- Producteurs de grains du Québec
- Marché local - Selon les fermetures boursières du 16 mars 2026
- Maïs
Marché local - Selon les fermetures boursières du 16 mars 2026
Les grains ont tous clôturé en baisse, menés par le soya qui a atteint un limit down, soit la baisse maximale permise en une seule séance boursière. Plusieurs facteurs expliquent ce repli. D’abord, Trump a laissé entendre qu’il pourrait repousser sa rencontre très attendue avec Xi Jinping si la Chine refusait de contribuer à la protection des navires circulant dans le détroit d’Ormuz. Ensuite, les productions brésiliennes de maïs et de soya se portent très bien, d’autant plus que les prévisions météo sont excellentes. Enfin, le conflit en Iran a apporté beaucoup de spéculation sur les marchés boursiers. La moindre annonce liée à ce conflit a le potentiel d’alimenter les variations de prix du pétrole brut ainsi que des autres commodités, comme les grains. Le pétrole brut a reculé en Bourse en raison de la possibilité que l’Agence internationale de l’énergie écoule davantage de pétrole que les 400 millions de barils consentis la semaine dernière. Le dollar canadien s’est apprécié d’à peu près un quart de cent, soutenu par la dépréciation de la devise américaine.
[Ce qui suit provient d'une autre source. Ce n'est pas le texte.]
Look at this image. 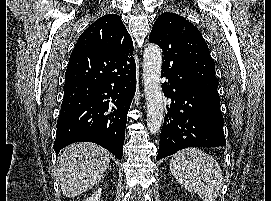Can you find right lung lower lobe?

Les prévisions météo pour les quinze prochains jours demeurent excellentes en Amérique du Sud, où les bénéfices des pluies pour le développement des cultures surpassent les désavantages liés aux retards du battage et des semis. Les précipitations seront supérieures à la normale au Brésil et en Argentine, sauf dans la région englobant l’État du Paraná, le deuxième en importance dans la production du soya au Brésil, où les pluies varieront entre inférieures à la normale et près de celle-ci. Les températures seront fraiches en Argentine et variables au Brésil. D’ailleurs, au Brésil, la récolte de soya est complétée à 61 % et les semis de maïs safinha à 91 %, comparativement à l’année dernière à respectivement 70 % et 97 %.
Les exportations hebdomadaires américaines ont été conformes aux attentes pour le blé et le maïs, et les ont dépassées pour le soya : 343 022 tonnes (t) de blé, 1,66 million de tonnes (Mt) de maïs et 966 082 t de soya. Les exportations de l’année récolte en cours par rapport à la précédente sont en avance de 19 % pour le blé et de 39 % pour le maïs, et en retard de 28 % pour le soya.
D’après l’Association des triturateurs d’oléagineux des États-Unis (NOPA), les États-Unis auraient trituré au moins 208,79 millions de boisseaux (Mbu) de soya en février, dépassant les attentes du marché et les données de l’an passé à 177,89 Mbu, une hausse de 17 %. Elles se situaient à 221,56 Mbu en janvier 2026, soit une baisse de 6 %. Les stocks d’huile de soya ont bondi de 10 % comparativement au mois passé ou de 38 % sur un an, pour atteindre 2,08 milliards de livres, leur plus haut niveau depuis avril 2020.
Trump a demandé l’aide de plusieurs pays, incluant la Chine, pour sécuriser le passage des navires dans le détroit d’Ormuz, mais la plupart ont refusé ou se sont abstenus. Il a alors déclaré au Financial Times que sans l’intervention chinoise, l’entretien avec Xi Jinping pourrait être repoussé. D’autres responsables américains ont évoqué un possible report de la rencontre entre Trump et Xi, afin que leur président puisse se concentrer sur son conflit en Iran. Par ailleurs, des représentants de Washington et de Pékin se sont rencontrés à Paris en fin de semaine. La Chine aurait manifesté une ouverture à augmenter ses achats de produits agricoles américains, notamment de poulet, de bœuf et de grains autres que de soya, et envisagerait même l’achat de 25 Mt de soya annuellement pendant trois ans. La décision finale reviendrait toutefois aux deux présidents.